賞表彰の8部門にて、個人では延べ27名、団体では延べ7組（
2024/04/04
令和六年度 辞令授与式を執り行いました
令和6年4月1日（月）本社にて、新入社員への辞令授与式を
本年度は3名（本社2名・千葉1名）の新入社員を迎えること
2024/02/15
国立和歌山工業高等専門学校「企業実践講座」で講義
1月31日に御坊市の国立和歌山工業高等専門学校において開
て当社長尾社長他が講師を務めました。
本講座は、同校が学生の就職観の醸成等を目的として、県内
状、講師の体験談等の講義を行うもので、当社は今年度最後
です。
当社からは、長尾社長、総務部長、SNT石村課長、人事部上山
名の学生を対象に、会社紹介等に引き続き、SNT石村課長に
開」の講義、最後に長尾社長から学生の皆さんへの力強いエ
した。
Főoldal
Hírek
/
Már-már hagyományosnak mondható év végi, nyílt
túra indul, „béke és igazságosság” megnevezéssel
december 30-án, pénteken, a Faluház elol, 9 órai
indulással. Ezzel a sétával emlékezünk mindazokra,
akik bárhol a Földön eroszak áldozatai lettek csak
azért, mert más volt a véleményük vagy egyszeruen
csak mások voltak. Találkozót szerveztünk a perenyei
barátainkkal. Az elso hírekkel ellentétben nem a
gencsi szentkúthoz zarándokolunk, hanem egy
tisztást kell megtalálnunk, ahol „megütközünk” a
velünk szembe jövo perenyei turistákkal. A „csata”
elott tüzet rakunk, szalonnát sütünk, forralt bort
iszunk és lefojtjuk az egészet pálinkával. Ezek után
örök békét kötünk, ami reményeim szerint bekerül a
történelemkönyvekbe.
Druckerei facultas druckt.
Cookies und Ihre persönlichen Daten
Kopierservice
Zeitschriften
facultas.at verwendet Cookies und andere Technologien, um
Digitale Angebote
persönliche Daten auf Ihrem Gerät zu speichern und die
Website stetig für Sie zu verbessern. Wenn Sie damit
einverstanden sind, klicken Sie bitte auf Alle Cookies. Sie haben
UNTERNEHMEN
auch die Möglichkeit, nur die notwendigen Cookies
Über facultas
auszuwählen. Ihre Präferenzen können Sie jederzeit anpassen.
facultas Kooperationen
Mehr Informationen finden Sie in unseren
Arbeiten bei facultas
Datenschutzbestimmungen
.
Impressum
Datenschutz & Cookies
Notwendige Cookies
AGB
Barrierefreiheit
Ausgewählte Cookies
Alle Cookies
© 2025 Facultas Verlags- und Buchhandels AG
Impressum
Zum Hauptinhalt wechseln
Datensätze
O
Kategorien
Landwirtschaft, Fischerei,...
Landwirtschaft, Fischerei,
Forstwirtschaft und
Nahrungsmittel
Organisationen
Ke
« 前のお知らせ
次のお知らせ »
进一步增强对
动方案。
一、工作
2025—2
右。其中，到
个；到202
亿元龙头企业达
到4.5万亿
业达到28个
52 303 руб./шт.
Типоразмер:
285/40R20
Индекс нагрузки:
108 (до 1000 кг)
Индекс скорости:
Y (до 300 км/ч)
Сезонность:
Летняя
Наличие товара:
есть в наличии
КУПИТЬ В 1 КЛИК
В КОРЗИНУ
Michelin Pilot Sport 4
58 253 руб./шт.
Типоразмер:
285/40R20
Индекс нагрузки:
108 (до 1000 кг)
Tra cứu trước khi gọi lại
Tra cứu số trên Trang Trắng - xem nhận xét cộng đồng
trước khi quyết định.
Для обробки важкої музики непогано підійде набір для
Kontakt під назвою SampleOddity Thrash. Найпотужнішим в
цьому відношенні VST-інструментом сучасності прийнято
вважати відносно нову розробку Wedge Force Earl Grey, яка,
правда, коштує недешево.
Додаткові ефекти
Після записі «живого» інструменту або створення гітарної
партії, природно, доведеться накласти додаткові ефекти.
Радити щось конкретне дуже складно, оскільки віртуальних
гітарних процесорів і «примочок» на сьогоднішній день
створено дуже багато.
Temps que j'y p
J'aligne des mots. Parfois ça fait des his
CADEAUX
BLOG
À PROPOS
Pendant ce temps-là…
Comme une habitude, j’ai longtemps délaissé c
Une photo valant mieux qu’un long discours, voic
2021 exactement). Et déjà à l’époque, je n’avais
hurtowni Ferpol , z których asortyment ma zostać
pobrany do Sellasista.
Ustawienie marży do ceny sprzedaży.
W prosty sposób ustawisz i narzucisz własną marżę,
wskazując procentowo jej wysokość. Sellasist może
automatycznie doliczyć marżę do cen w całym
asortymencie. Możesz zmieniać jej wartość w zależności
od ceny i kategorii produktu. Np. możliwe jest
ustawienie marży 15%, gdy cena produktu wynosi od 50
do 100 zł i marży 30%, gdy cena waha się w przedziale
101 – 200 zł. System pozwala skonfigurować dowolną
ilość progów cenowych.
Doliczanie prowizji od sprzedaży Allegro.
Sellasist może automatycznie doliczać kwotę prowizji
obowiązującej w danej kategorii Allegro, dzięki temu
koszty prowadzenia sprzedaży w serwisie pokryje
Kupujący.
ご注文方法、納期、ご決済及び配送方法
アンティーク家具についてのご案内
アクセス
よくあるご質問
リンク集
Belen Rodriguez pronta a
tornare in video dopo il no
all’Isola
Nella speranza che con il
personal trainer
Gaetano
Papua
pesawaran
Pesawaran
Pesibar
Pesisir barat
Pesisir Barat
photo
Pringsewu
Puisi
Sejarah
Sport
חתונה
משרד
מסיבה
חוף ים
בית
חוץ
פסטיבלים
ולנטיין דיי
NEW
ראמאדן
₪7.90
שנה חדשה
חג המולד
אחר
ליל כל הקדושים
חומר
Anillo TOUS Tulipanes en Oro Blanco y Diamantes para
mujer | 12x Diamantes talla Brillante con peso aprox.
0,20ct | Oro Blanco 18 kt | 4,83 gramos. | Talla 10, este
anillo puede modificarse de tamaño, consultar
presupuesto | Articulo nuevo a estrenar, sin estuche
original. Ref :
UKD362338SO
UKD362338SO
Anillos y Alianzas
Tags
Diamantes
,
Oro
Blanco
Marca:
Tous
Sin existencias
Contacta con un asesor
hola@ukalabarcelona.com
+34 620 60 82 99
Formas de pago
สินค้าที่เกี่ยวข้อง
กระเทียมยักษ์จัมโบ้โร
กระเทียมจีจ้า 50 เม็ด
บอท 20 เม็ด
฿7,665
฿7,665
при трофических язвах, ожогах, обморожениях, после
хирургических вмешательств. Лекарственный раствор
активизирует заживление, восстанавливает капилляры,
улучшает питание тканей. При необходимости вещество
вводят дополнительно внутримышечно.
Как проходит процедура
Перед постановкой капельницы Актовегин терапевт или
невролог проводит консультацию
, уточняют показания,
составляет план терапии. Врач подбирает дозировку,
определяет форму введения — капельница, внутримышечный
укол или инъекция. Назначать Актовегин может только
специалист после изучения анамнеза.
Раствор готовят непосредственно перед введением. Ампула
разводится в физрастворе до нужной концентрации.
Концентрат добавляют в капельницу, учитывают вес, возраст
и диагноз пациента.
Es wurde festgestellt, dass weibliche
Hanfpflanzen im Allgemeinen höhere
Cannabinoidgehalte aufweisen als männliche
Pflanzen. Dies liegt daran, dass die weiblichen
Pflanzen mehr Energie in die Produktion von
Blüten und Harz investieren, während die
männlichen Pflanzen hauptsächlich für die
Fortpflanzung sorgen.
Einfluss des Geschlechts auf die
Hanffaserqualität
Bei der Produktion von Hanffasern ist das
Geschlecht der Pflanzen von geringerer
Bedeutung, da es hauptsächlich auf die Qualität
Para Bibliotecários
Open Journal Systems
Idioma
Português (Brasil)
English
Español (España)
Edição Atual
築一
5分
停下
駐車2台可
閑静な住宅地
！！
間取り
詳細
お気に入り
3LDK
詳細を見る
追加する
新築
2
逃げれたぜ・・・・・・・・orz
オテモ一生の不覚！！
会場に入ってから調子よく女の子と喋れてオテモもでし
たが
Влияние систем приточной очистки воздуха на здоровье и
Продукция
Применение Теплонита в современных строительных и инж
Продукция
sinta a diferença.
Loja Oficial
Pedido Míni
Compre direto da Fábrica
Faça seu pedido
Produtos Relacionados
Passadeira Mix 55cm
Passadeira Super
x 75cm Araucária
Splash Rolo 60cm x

▸ **TASK TO CARRY OUT**: Exact copies of the lines from the start of the data up to the line holding "gencsi szentkúthoz zarándokolunk, hanem egy", both included, are all that is needed.

▸ **RESPONSE**:
賞表彰の8部門にて、個人では延べ27名、団体では延べ7組（
2024/04/04
令和六年度 辞令授与式を執り行いました
令和6年4月1日（月）本社にて、新入社員への辞令授与式を
本年度は3名（本社2名・千葉1名）の新入社員を迎えること
2024/02/15
国立和歌山工業高等専門学校「企業実践講座」で講義
1月31日に御坊市の国立和歌山工業高等専門学校において開
て当社長尾社長他が講師を務めました。
本講座は、同校が学生の就職観の醸成等を目的として、県内
状、講師の体験談等の講義を行うもので、当社は今年度最後
です。
当社からは、長尾社長、総務部長、SNT石村課長、人事部上山
名の学生を対象に、会社紹介等に引き続き、SNT石村課長に
開」の講義、最後に長尾社長から学生の皆さんへの力強いエ
した。
Főoldal
Hírek
/
Már-már hagyományosnak mondható év végi, nyílt
túra indul, „béke és igazságosság” megnevezéssel
december 30-án, pénteken, a Faluház elol, 9 órai
indulással. Ezzel a sétával emlékezünk mindazokra,
akik bárhol a Földön eroszak áldozatai lettek csak
azért, mert más volt a véleményük vagy egyszeruen
csak mások voltak. Találkozót szerveztünk a perenyei
barátainkkal. Az elso hírekkel ellentétben nem a
gencsi szentkúthoz zarándokolunk, hanem egy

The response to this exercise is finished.